OurTown Television
The Infomercial Comes to Saratoga Springs
By JIM REILLY Features Writer — The Saratogian — January 6th, 1984
One day last summer Steve Rosenbaum was watching a television crew film a segment on Broadway in Saratoga Springs. He noticed a lot of local people crowding around, wandering in front of the camera, hoping to get themselves on television. Two things occurred to him. One is that there is a lot more going on in Saratoga Springs, and probably any other community than you see on television. The other is that people like to see themselves, their friends and their neighbors on the tube. It seemed to him and friend Dave Henahan that if you could get more of a community on television, people would watch it. And somebody would probably be willing to pay for it.
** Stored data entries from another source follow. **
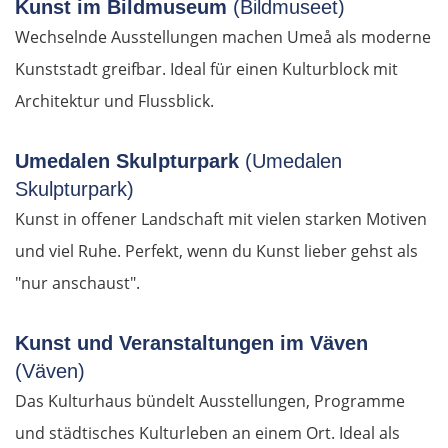
Kunst im Bildmuseum
(Bildmuseet)
Diemrich
Wechselnde Ausstellungen machen Umeå als moderne
Kunststadt greifbar. Ideal für einen Kulturblock mit
Lugosch
Architektur und Flussblick.
Timișoara
Umedalen Skulpturpark
(Umedalen
Arad
Skulpturpark)
Kunst in offener Landschaft mit vielen starken Motiven
Ungarn Süd
und viel Ruhe. Perfekt, wenn du Kunst lieber gehst als
"nur anschaust".
Szeged
Kunst und Veranstaltungen im Väven
Baja
(Väven)
Das Kulturhaus bündelt Ausstellungen, Programme
Mohács
und städtisches Kulturleben an einem Ort. Ideal als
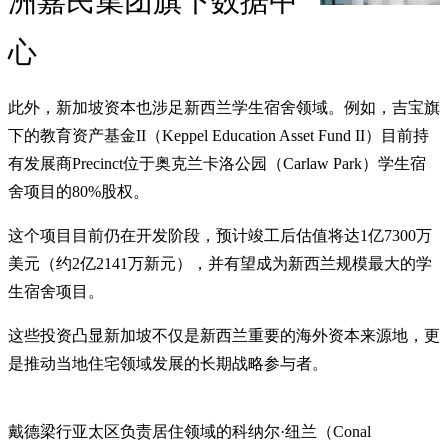
洲嘉民集团旗下数据中
心
此外，新加坡资本也涉足新西兰学生宿舍领域。例如，吉宝旗
下的教育资产基金II（Keppel Education Asset Fund II）目前持
有发展商Precinct位于奥克兰卡洛公园（Carlaw Park）学生宿
舍项目的80%股权。
这个项目目前仍在开发阶段，预计竣工后估值将达1亿7300万
美元（约2亿2141万新元），并有望成为新西兰规模最大的学
生宿舍项目。
这些投资凸显新加坡不仅是新西兰重要的海外资本来源地，更
是推动当地住宅领域发展的长期战略参与者。
戴德梁行亚太区负责居住领域的科纳尔·纽兰（Conal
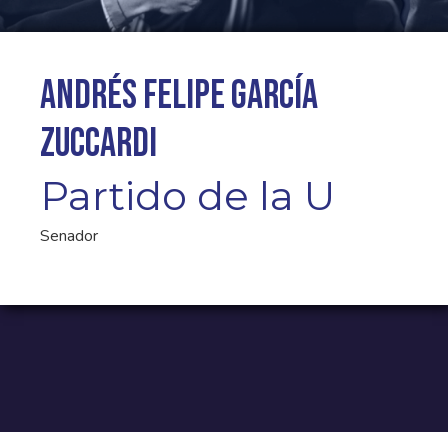
Andrés Felipe García
Zuccardi
Partido de la U
Senador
The seed was sown for “OurTown Television,” a locally produced cable television show that premieres with a 15-minute segment Jan. 16. It airs at noon and 5:45 p.m. on Jones Intercable’s channel 10. There will be a new show each day, five days a week. “We see it as an opportunity to bring events and people and places within the community onto community video,” Rosenbaum said last week over lunch. “It’s also a chance to bring local sponsors into contact with people in the community.” While Rosenbaum shies away from the words “advertising” and “advertisers,” there is little doubt that both are an essential ingredient of “OurTown.”
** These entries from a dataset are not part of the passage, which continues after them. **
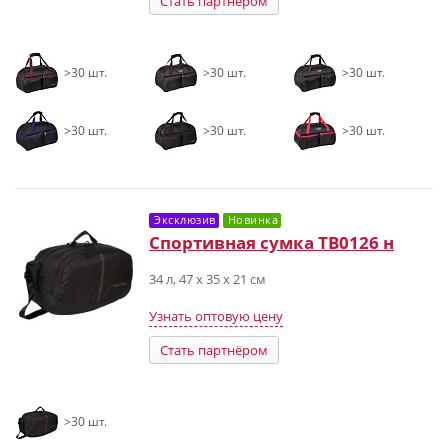
Стать партнёром
>30 шт.
>30 шт.
>30 шт.
>30 шт.
>30 шт.
>30 шт.
Эксклюзив
Новинка
Спортивная сумка ТВ0126 н
34 л, 47 х 35 х 21 см
Узнать оптовую цену
Стать партнёром
>30 шт.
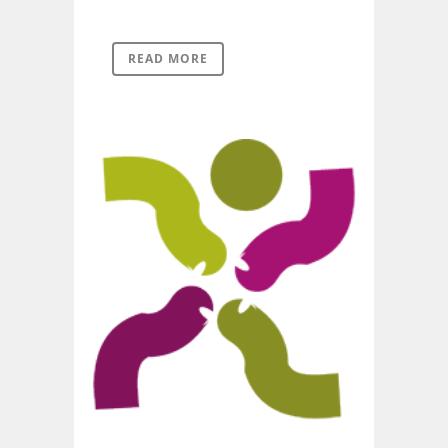
READ MORE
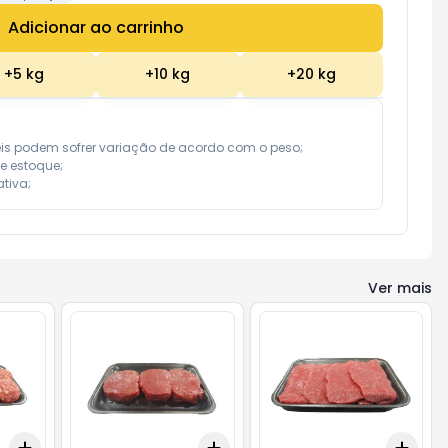
Adicionar ao carrinho
Subtotal:
R$ 0,00
+
5
kg
+
10
kg
+
20
kg
eis podem sofrer variação de acordo com o peso;

e estoque;

tiva;
Ver mais
Add
Add
Add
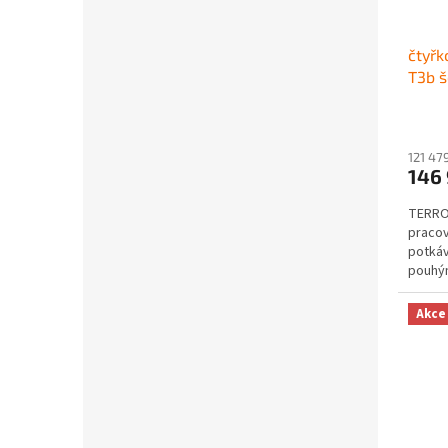
čtyřk
T3b š
121 47
146
TERROX
pracov
potkáv
pouhý
nekomp
Akce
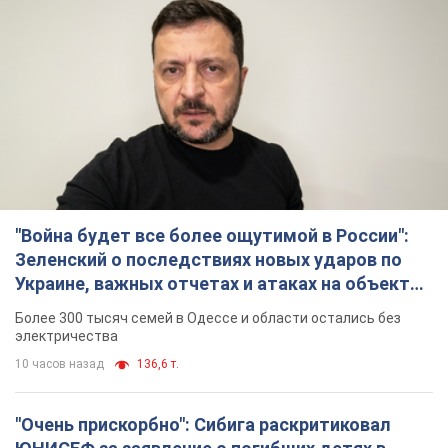
"Война будет все более ощутимой в России":
Зеленский о последствиях новых ударов по
Украине, важных отчетах и атаках на объекты
противника. Видео
Более 300 тысяч семей в Одессе и области остались без
электричества
10 часов назад
136,6 т.
"Очень прискорбно": Сибига раскритиковал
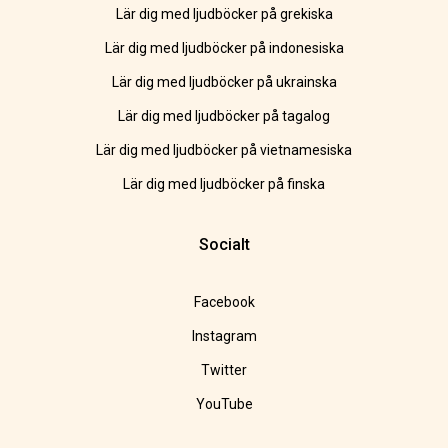
Lär dig med ljudböcker på grekiska
Lär dig med ljudböcker på indonesiska
Lär dig med ljudböcker på ukrainska
Lär dig med ljudböcker på tagalog
Lär dig med ljudböcker på vietnamesiska
Lär dig med ljudböcker på finska
Socialt
Facebook
Instagram
Twitter
YouTube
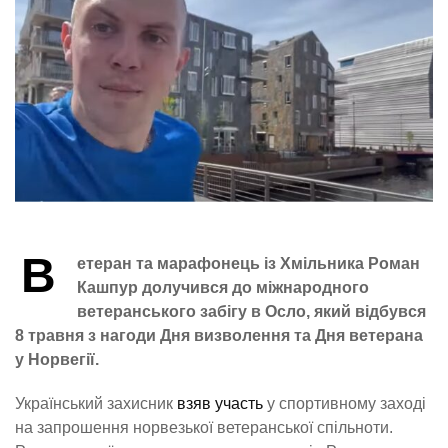
В
етеран та марафонець із Хмільника Роман
Кашпур долучився до міжнародного
ветеранського забігу в Осло, який відбувся
8 травня з нагоди Дня визволення та Дня ветерана
у Норвегії.
Український захисник
взяв участь
у спортивному заході
на запрошення норвезької ветеранської спільноти.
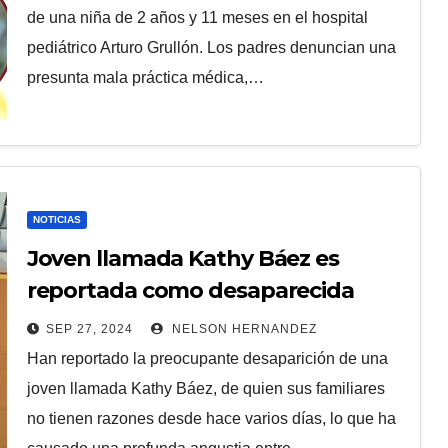
de una niña de 2 años y 11 meses en el hospital
pediátrico Arturo Grullón. Los padres denuncian una
presunta mala práctica médica,…
NOTICIAS
Joven llamada Kathy Báez es
reportada como desaparecida
SEP 27, 2024
NELSON HERNANDEZ
Han reportado la preocupante desaparición de una
joven llamada Kathy Báez, de quien sus familiares
no tienen razones desde hace varios días, lo que ha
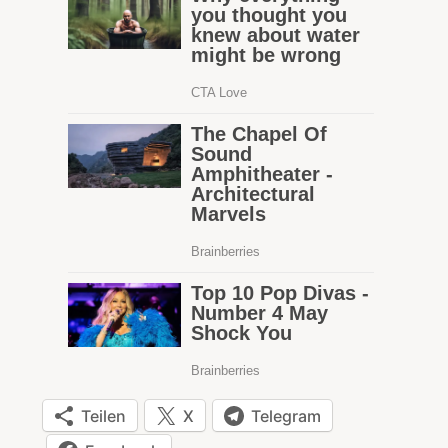
Teilen
X
Telegram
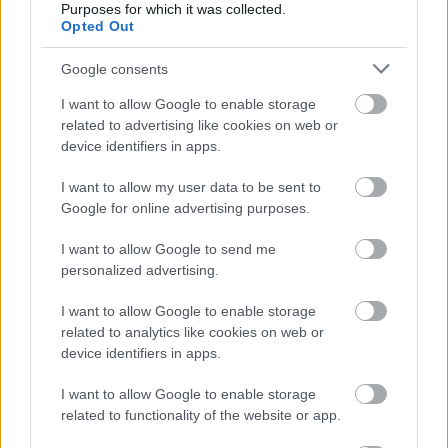
Purposes for which it was collected.
Opted Out
Google consents
I want to allow Google to enable storage
related to advertising like cookies on web or
device identifiers in apps.
I want to allow my user data to be sent to
Google for online advertising purposes.
I want to allow Google to send me
personalized advertising.
I want to allow Google to enable storage
related to analytics like cookies on web or
device identifiers in apps.
a
Want You Back
:
I want to allow Google to enable storage
related to functionality of the website or app.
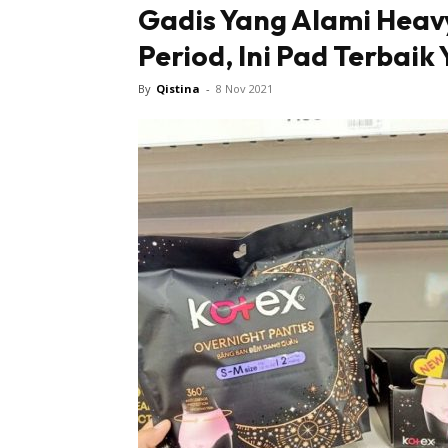
Gadis Yang Alami Heav
Period, Ini Pad Terbaik
Tampi
By
Qistina
-
8 Nov 2021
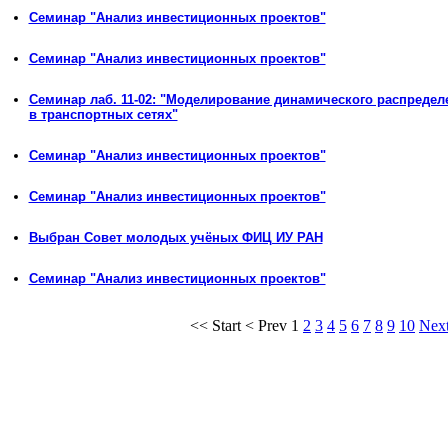
Семинар "Анализ инвестиционных проектов"
Семинар "Анализ инвестиционных проектов"
Семинар лаб. 11-02: "Моделирование динамического распредел
в транспортных сетях"
Семинар "Анализ инвестиционных проектов"
Семинар "Анализ инвестиционных проектов"
Выбран Совет молодых учёных ФИЦ ИУ РАН
Семинар "Анализ инвестиционных проектов"
<<
Start
<
Prev
1
2
3
4
5
6
7
8
9
10
Nex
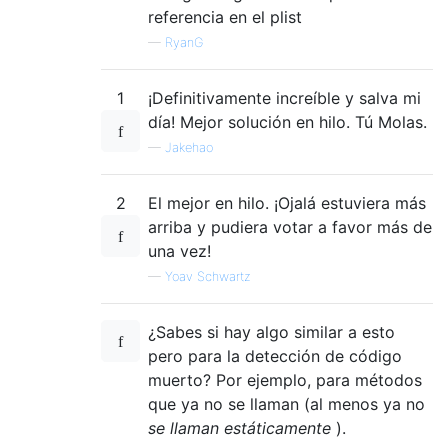
referencia en el plist
—
RyanG
1
¡Definitivamente increíble y salva mi
día! Mejor solución en hilo. Tú Molas.
—
Jakehao
2
El mejor en hilo. ¡Ojalá estuviera más
arriba y pudiera votar a favor más de
una vez!
—
Yoav Schwartz
¿Sabes si hay algo similar a esto
pero para la detección de código
muerto? Por ejemplo, para métodos
que ya no se llaman (al menos ya no
se llaman estáticamente
).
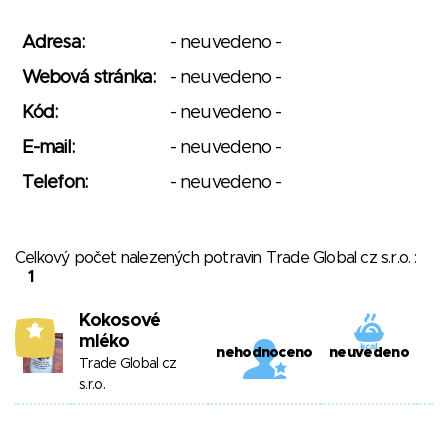
Adresa:
- neuvedeno -
Webová stránka:
- neuvedeno -
Kód:
- neuvedeno -
E-mail:
- neuvedeno -
Telefon:
- neuvedeno -
Celkový počet nalezených potravin Trade Global cz s.r.o. :
1
Kokosové
5
mléko
nehodnoceno
neuvedeno
Trade Global cz
s.r.o.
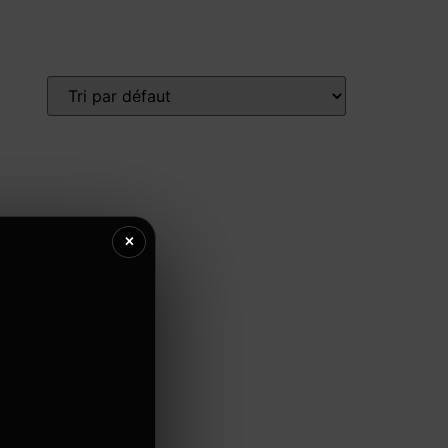
log
CONTACTEZ-NOUS
×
Each 15-minute show (Rosenbaum and Henahan hope to expand to 30 minutes in the future) consists of two- or three-minute segments on local sports, events and people. These features will be interspersed with something Rosenbaum calls “infomercials,” (as opposed to “commercials”) which will feature local business people talking about and demonstrating their products or trade. “We will not be selling, it will not be advertising in the strict sense of the word,” Rosenbaum hurries to explain. “We’ve told people to keep them informational rather than promotional … We’re not twisting anything. We’re just giving people a format to talk about the things they do all day.”
Rosenbaum acknowledges that owners and employees can plug a business directly if they want to. But so far, he says, none have. The two would like to establish a regular format for the show, with various local businesses sponsoring and producing segments for the food, sports and entertainment spots each day. Some of the “infomercials” already filmed feature chef Reg Qua of Sperry’s restaurant preparing oysters Rockefeller; Terry Bohn at Le Sounde talking about cassette tapes and home electronics; and Dag Forbush, tennis pro at Saratoga Racquet Club, giving some tennis pointers in a segment called “On Court.”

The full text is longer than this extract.